Thursday, January 09, 2025

In A Nutshell

During normal times, the Supreme Court would treat this rather embarrassing piece of legal writing as a throwaway. It certainly deserves to be laughed out of court and mocked in the court of public opinion. But these are not normal times, and this is not a normal Supreme Court majority. After all, last summer it gifted Trump the constitutional right to commit crimes using the powers of the Oval Office—a right that appears nowhere in the Constitution itself and contradicts its text. Yet like Trump himself under Trump v. U.S., the justices are unaccountable, and they know it—even if they violate the Constitution itself.
Justice Alito thinks Congress has no authority to establish an enforceable ethics code over the Supreme Court. This despite the fact Congress has explicit Constitutional authority over the President (Art. II), including the power to remove the officeholder through impeachment; the same authority over federal judges (including Supreme Court Justices); but Congress alone has the authority to police its own membership (stated in Art. I).

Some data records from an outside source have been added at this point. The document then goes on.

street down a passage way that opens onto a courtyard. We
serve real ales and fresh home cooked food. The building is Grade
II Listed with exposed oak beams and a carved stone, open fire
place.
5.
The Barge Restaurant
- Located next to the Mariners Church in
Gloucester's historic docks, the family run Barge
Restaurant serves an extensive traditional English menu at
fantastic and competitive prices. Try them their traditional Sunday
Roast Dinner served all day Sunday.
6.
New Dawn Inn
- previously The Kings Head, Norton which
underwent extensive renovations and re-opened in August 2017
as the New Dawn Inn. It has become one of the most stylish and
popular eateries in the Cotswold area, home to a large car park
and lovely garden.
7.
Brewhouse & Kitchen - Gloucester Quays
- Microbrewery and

And Art. III gives Congress authority to establish the federal judiciary, with one Supreme Court with a Chief Justice. But these are titles only. Congress establishes the size of the court and the jurisdiction of the court, which means it determines what cases the court hears, and what control the Court has over its own docket. It can also override the Court’s Marbury granted constitutional determinations with constitutional amendments (which must originate in Congress), as it has at least twice (the 14th and 22nd Amendments). The idea that the Court is co-equal to Congress is farcical. The idea the Congress cannot enforce ethical standards on the Court is as ludicrous as saying Congress cannot impeach the President for bribery. But the Court very nearly said that in Trump v US (and arguably said the President can’t be prosecuted for bribery).

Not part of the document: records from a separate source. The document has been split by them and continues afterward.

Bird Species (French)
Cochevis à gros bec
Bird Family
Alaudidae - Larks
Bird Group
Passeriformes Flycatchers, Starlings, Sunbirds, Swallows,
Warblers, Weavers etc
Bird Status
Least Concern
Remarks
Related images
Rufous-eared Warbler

In other words, the Justices are unaccountable only because they say they are. Their accountability traditionally lay in their reliance on the other branches of government supporting their rulings; in law enforcement or accepting that laws are unenforceable because they are declared unconstitutional.  Erode that support and suddenly the Court is on an ocean side cliff about to collapse into the sea. But Chief Justice Roberts just got through blaming everyone else for that situation. He may imagine he is replicating the Warren Court in reverse, but even Justice Warren held the Brown decision until he got all nine justices to accept it. And the Warren Court expanded civil and legal rights, protecting more Americans from government. The Roberts Court is hellbent on reversing those protections. 

Roberts presides over a corrupt court (Thomas; Alito) that thumbs its nose at the rest of government and declares itself first among equals. While simultaneously demanding fealty and even support for all its rulings, no matter how poorly grounded they are in law. The Warren Court may have been radical, but it was the Berger Court that gave us the sound result but arguable legal reasoning of Roe which the Roberts Court overturned with even weaker legal arguments. And then, with flimsier legal analysis than Roe or Dobbs, handed down Trump v. U.S., which apparently the CJ thinks the country should thank him for. Even though it outraged every one to the left of MAGA.

Will the rubber band snap back? It has to. The Supreme Court is not first among equals.. It’s not even co-equal. It has the authority Congress grants and the people (partly through their representatives) recognizes. Nothing more. Sooner or later the Court will have to be reminded of that fact. And that realignment can be enlightening; or it can be ugly. 

My crystal ball is cloudy. 🔮 The rapprochement is inevitable. How it comes remains to be seen.